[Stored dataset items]
--
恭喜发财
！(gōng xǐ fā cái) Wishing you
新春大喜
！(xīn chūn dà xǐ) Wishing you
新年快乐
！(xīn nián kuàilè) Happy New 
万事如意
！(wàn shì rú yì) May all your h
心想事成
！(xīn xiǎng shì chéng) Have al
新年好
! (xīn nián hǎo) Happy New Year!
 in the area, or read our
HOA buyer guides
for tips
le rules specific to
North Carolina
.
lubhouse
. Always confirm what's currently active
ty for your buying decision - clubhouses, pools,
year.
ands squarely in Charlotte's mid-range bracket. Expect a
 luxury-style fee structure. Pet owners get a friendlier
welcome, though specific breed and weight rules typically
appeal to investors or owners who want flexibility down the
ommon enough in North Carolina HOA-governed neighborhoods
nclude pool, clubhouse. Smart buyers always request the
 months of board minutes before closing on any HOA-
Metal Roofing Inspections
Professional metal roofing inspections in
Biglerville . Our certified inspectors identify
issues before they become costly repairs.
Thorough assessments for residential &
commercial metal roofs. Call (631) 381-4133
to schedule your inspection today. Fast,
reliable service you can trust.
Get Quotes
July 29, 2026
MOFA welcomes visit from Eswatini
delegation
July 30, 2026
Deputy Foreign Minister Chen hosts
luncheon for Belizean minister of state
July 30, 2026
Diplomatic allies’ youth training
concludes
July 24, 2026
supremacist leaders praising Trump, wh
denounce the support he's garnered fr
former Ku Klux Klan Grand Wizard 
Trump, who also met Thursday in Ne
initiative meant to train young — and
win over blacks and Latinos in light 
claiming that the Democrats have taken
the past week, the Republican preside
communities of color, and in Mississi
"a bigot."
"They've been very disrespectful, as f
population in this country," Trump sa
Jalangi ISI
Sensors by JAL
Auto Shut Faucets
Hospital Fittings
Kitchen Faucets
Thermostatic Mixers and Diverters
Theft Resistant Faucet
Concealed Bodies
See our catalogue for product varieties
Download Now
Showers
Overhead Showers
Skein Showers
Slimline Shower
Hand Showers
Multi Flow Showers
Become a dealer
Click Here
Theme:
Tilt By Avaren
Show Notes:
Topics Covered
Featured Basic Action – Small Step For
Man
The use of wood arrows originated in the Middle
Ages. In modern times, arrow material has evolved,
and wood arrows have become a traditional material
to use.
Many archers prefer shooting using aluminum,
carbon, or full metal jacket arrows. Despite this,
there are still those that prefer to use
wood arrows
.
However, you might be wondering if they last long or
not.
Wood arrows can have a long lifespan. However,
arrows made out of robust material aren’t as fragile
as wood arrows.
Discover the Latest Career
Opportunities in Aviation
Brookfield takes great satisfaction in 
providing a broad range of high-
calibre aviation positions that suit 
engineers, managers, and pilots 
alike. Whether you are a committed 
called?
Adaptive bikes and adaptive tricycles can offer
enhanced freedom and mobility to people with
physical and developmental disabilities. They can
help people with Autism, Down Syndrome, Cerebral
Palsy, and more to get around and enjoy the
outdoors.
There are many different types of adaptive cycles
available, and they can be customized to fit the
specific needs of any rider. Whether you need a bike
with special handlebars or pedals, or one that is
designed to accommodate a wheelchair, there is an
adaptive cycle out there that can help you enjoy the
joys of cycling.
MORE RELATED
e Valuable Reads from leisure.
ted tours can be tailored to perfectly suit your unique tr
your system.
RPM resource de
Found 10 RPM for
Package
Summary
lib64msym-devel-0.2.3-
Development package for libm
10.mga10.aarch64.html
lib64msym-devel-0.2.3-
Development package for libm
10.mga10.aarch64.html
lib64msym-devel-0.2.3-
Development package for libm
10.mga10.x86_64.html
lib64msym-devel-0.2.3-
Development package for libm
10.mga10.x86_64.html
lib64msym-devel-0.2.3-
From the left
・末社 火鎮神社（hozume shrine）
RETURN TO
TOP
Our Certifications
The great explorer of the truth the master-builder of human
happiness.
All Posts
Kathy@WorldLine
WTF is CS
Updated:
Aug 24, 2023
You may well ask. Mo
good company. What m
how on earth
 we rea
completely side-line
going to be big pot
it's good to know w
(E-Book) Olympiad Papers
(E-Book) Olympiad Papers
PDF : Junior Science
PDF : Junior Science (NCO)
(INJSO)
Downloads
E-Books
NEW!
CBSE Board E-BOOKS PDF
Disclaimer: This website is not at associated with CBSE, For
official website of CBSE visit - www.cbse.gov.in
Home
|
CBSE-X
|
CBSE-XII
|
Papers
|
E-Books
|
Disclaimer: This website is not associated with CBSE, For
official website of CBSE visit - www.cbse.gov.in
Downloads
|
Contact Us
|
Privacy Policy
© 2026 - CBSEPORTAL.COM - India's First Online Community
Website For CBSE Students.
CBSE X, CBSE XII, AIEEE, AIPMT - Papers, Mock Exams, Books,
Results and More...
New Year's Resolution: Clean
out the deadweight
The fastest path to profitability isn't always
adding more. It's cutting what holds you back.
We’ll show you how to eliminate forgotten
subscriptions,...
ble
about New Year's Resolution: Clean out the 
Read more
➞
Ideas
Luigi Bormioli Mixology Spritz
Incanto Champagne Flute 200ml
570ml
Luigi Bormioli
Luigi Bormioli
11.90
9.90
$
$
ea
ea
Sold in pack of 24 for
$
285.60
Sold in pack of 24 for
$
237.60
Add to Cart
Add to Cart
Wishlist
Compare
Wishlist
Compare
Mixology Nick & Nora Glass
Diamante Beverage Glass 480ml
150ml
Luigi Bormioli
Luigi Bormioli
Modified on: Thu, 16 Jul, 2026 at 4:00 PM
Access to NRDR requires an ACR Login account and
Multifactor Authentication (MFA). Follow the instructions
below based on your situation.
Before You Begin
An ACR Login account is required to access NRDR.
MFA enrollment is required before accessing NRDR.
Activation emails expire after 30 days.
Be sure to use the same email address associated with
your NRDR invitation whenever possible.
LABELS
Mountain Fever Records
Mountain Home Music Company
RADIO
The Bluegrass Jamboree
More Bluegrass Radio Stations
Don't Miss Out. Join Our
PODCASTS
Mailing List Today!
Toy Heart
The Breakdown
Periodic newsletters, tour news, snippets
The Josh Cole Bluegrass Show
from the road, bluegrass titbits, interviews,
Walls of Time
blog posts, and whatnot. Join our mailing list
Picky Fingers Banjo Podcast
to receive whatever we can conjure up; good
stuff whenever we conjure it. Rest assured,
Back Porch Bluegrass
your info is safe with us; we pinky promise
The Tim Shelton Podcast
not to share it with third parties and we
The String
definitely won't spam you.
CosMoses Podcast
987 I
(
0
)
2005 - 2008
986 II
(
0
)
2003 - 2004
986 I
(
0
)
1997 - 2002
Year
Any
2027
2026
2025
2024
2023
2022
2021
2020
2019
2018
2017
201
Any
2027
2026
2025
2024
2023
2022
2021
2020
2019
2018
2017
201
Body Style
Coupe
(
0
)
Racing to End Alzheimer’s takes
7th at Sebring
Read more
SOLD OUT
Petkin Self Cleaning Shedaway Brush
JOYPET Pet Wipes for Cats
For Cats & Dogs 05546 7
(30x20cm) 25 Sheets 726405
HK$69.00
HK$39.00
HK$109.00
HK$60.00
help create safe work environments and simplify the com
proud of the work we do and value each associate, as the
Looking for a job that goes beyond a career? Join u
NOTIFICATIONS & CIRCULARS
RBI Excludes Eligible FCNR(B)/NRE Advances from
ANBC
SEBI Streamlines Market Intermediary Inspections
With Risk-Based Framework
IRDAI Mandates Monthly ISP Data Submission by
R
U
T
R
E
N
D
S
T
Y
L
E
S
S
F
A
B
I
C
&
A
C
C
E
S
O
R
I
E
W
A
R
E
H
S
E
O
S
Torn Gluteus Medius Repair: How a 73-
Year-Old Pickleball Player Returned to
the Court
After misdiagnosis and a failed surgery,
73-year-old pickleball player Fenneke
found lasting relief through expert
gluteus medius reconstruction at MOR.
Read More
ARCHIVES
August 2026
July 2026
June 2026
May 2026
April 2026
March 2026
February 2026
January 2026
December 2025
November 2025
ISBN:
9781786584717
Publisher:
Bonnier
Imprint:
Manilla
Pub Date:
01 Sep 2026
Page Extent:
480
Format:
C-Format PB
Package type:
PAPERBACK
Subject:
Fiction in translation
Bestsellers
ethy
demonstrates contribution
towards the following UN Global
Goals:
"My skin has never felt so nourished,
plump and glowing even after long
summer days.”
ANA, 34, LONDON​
--
- **THE TASK**: Every line above that includes the string "rules" needs to be copied.

- **RESPONSE**:
le rules specific to
welcome, though specific breed and weight rules typically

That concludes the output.